[Stored data]
********************

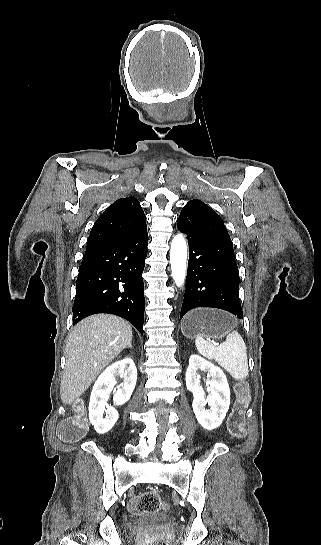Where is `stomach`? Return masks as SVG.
<instances>
[{
  "label": "stomach",
  "instance_id": "0dacf381",
  "mask_svg": "<svg viewBox=\"0 0 321 545\" xmlns=\"http://www.w3.org/2000/svg\"><path fill=\"white\" fill-rule=\"evenodd\" d=\"M234 327L236 319L219 309H194L181 323V331L189 339H195L197 335L208 339H222Z\"/></svg>",
  "mask_w": 321,
  "mask_h": 545
}]
</instances>
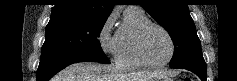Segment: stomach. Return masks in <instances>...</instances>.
I'll return each instance as SVG.
<instances>
[{
  "label": "stomach",
  "instance_id": "1",
  "mask_svg": "<svg viewBox=\"0 0 237 81\" xmlns=\"http://www.w3.org/2000/svg\"><path fill=\"white\" fill-rule=\"evenodd\" d=\"M151 81H172V79L168 75H161V76L156 77L155 79H153Z\"/></svg>",
  "mask_w": 237,
  "mask_h": 81
}]
</instances>
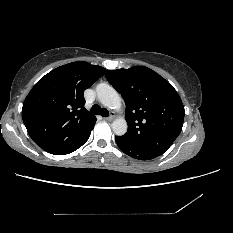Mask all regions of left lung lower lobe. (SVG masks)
Returning <instances> with one entry per match:
<instances>
[{"label":"left lung lower lobe","instance_id":"1","mask_svg":"<svg viewBox=\"0 0 233 233\" xmlns=\"http://www.w3.org/2000/svg\"><path fill=\"white\" fill-rule=\"evenodd\" d=\"M115 141L118 147L127 155L139 159V160H151L153 158L158 157L159 155L156 153H151L147 151L140 150L130 143L126 142L121 136H116Z\"/></svg>","mask_w":233,"mask_h":233}]
</instances>
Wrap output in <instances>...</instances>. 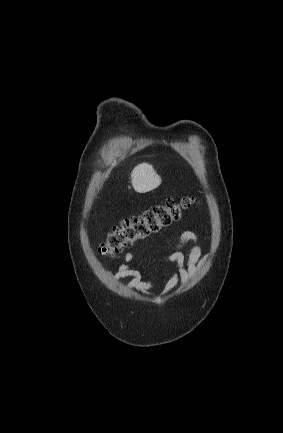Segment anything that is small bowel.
Masks as SVG:
<instances>
[{"instance_id":"c3829d8e","label":"small bowel","mask_w":283,"mask_h":433,"mask_svg":"<svg viewBox=\"0 0 283 433\" xmlns=\"http://www.w3.org/2000/svg\"><path fill=\"white\" fill-rule=\"evenodd\" d=\"M191 246L188 256H185L182 249ZM202 248L199 242L198 235L193 231H184L179 236L174 248L169 252L167 260L175 265L168 281L165 284L162 295L170 293L178 284H186L192 277L195 276L198 268L204 263L205 258L201 259ZM135 256L134 253L128 252L124 256L122 263L113 274L115 280L122 278H130L128 288L136 290L142 294L152 296L151 289L155 284L154 279L144 280L139 270H137L132 262ZM157 298H160L158 296Z\"/></svg>"}]
</instances>
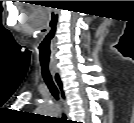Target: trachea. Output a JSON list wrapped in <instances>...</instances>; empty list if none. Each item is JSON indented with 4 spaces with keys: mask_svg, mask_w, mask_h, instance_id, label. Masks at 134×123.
Segmentation results:
<instances>
[{
    "mask_svg": "<svg viewBox=\"0 0 134 123\" xmlns=\"http://www.w3.org/2000/svg\"><path fill=\"white\" fill-rule=\"evenodd\" d=\"M47 55L48 54L46 53L45 49H40V57L41 58L44 56H47ZM41 69H42L43 79H44L45 83L47 84L51 94L54 96V98L56 100H58V98H59L58 88L52 79V76L49 71L48 63H44L41 61Z\"/></svg>",
    "mask_w": 134,
    "mask_h": 123,
    "instance_id": "3493384b",
    "label": "trachea"
}]
</instances>
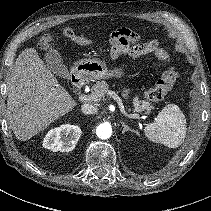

********************

§ **WHAT IS EXPECTED**: Pictures must be left out of the answer, which should be exactly the lines from the one holding "Target: trachea. Output" through the last line of the entries above, both included; please add nothing.

§ **SOLVED EXERCISE**:
Target: trachea. Output a JSON list wrapped in <instances>...</instances>; empty list if none. Each item is JSON indented with 4 spaces with keys: mask_svg, mask_w, mask_h, instance_id, label. Masks at 134×123.
Segmentation results:
<instances>
[{
    "mask_svg": "<svg viewBox=\"0 0 134 123\" xmlns=\"http://www.w3.org/2000/svg\"><path fill=\"white\" fill-rule=\"evenodd\" d=\"M47 55L48 54L46 53L45 49H40V57L41 58L44 56H47ZM41 69H42L43 79H44L45 83L47 84L51 94L54 96V98L56 100H58V98H59L58 88L52 79V76L49 71L48 63H44L41 61Z\"/></svg>",
    "mask_w": 134,
    "mask_h": 123,
    "instance_id": "3493384b",
    "label": "trachea"
}]
</instances>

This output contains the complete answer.